Instructions to follow >> Span requested from the data below: the line with "Đúng 7 giờ ngày" through the line with "لاش ایدئولوژیک برای", both included. Give only these lines again, exactly, and leave every picture out.

++++ Excerpted data ++++

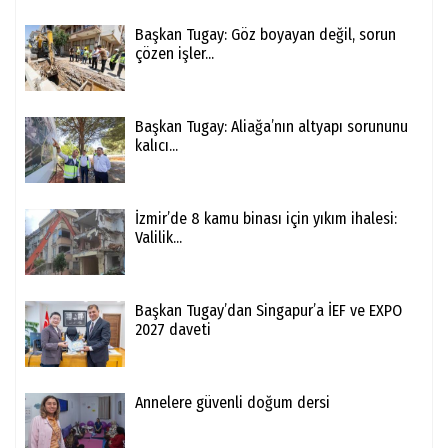
Başkan Tugay: Göz boyayan değil, sorun
çözen işler...
Başkan Tugay: Aliağa’nın altyapı sorununu
kalıcı...
İzmir’de 8 kamu binası için yıkım ihalesi:
Valilik...
Başkan Tugay’dan Singapur’a İEF ve EXPO
2027 daveti
Annelere güvenli doğum dersi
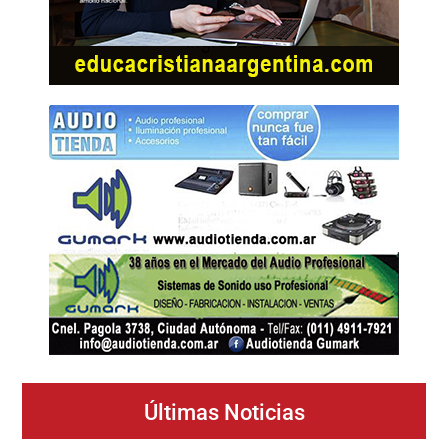
Últimas Noticias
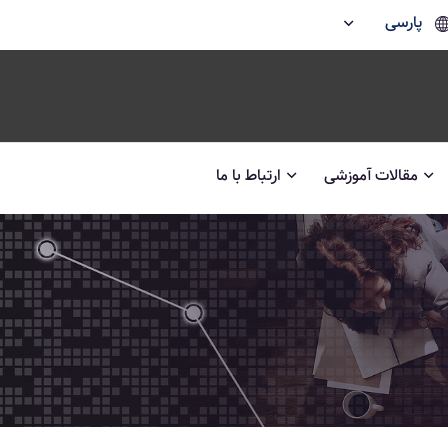
پارسی
مقالات آموزشی
ارتباط با ما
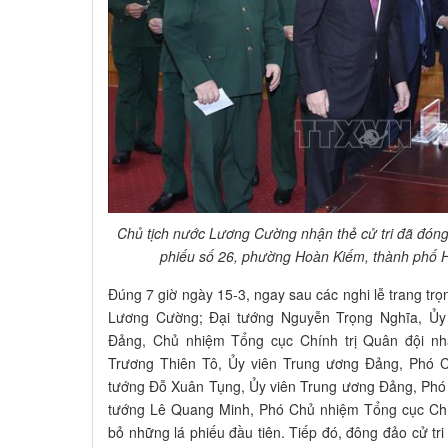
Chủ tịch nước Lương Cường nhận thẻ cử tri đã đóng
phiếu số 26, phường Hoàn Kiếm, thành phố
Đúng 7 giờ ngày 15-3, ngay sau các nghi lễ trang tr
Lương Cường; Đại tướng Nguyễn Trọng Nghĩa, Ủy v
Đảng, Chủ nhiệm Tổng cục Chính trị Quân đội n
Trương Thiên Tô, Ủy viên Trung ương Đảng, Phó C
tướng Đỗ Xuân Tụng, Ủy viên Trung ương Đảng, Phó
tướng Lê Quang Minh, Phó Chủ nhiệm Tổng cục Chí
bỏ những lá phiếu đầu tiên. Tiếp đó, đông đảo cử tri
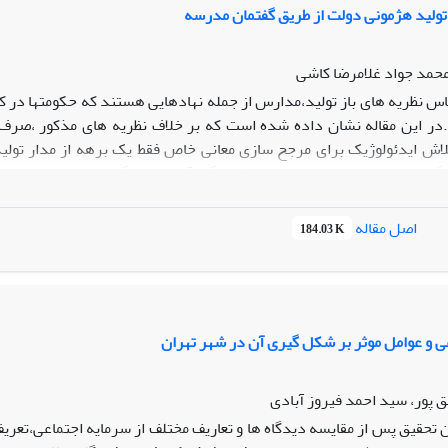
تولید هژمونی دولت از طریق گفتمان مدرسه
حمد جواد غلامرضا کاشی
اس نظریه های باز تولید،مدارس از جمله نهادهایی هستند که حکومتها در کنا
د.در این مقاله نشان داده شده است که بر خلاف نظریه های مذکور ،صر
لاش ایدئولوژیک برای مرجح سازی معانی خاص فقط یک برهه از مدار تولید
گونه ای متفاوت با خواست تولید کنندگان آن صورت گیرد.به علاوه،در این
 نظر خود هستند که خانواده نیز نیز در روندی مشابه،ذهنیت دانش آمو
اصل مقاله
184.03 K
ی و عوامل موثر بر شکل گیری آن در شهر تهران
ق پور، سید احمد فیروز آبادی
ن تحقیق پس از مقایسه دیدگاه ها و تعاریف مختلف از سرمایه اجتماعی،تعر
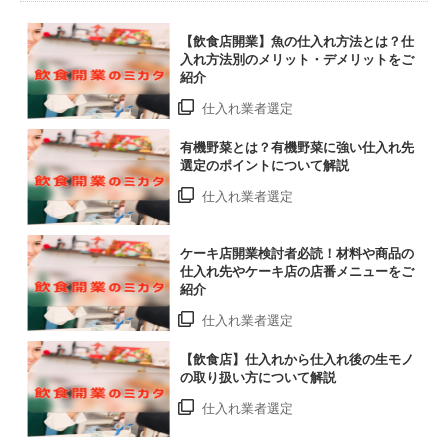
【飲食店開業】魚の仕入れ方法とは？仕
入れ方法別のメリット・デメリットをご
紹介
仕入れ業者選定
有機野菜とは？有機野菜に強い仕入れ先
選定のポイントについて解説
仕入れ業者選定
ケーキ店開業検討者必読！材料や商品の
仕入れ先やケーキ店の店番メニューをご
紹介
仕入れ業者選定
【飲食店】仕入れから仕入れ後の生モノ
の取り扱い方について解説
仕入れ業者選定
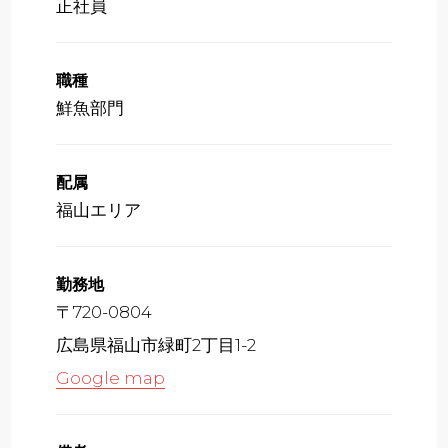
正社員
職種
鮮魚部門
配属
福山エリア
勤務地
〒720-0804
広島県福山市緑町2丁目1-2
Google map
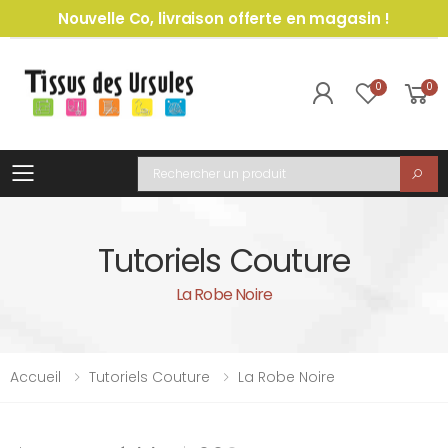
Nouvelle Co, livraison offerte en magasin !
0
0
Toggle mobile menu
Recherche
Tutoriels Couture
La Robe Noire
Accueil
Tutoriels Couture
La Robe Noire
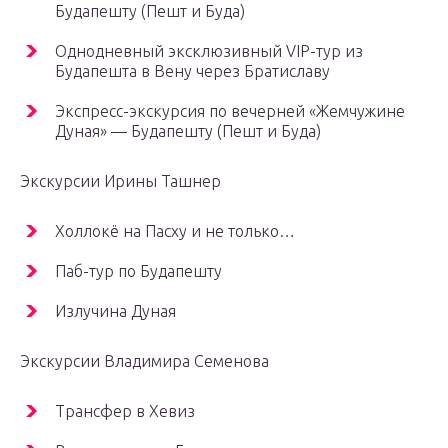
Будапешту (Пешт и Буда)
Однодневный эксклюзивный VIP-тур из
Будапешта в Вену через Братиславу
Экспресс-экскурсия по вечерней «Жемчужине
Дуная» — Будапешту (Пешт и Буда)
Экскурсии Ирины Ташнер
Холлокё на Пасху и не только…
Паб-тур по Будапешту
Излучина Дуная
Экскурсии Владимира Семенова
Трансфер в Хевиз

++++

Finished task >>
Đúng 7 giờ ngày 15-3, ngay sau các nghi lễ trang tr
Lương Cường; Đại tướng Nguyễn Trọng Nghĩa, Ủy v
Đảng, Chủ nhiệm Tổng cục Chính trị Quân đội n
Trương Thiên Tô, Ủy viên Trung ương Đảng, Phó C
tướng Đỗ Xuân Tụng, Ủy viên Trung ương Đảng, Phó
tướng Lê Quang Minh, Phó Chủ nhiệm Tổng cục Chí
bỏ những lá phiếu đầu tiên. Tiếp đó, đông đảo cử tri
تولید هژمونی دولت از طریق گفتمان مدرسه
حمد جواد غلامرضا کاشی
اس نظریه های باز تولید،مدارس از جمله نهادهایی هستند که حکومتها در کنا
د.در این مقاله نشان داده شده است که بر خلاف نظریه های مذکور ،صر
لاش ایدئولوژیک برای مرجح سازی معانی خاص فقط یک برهه از مدار تولید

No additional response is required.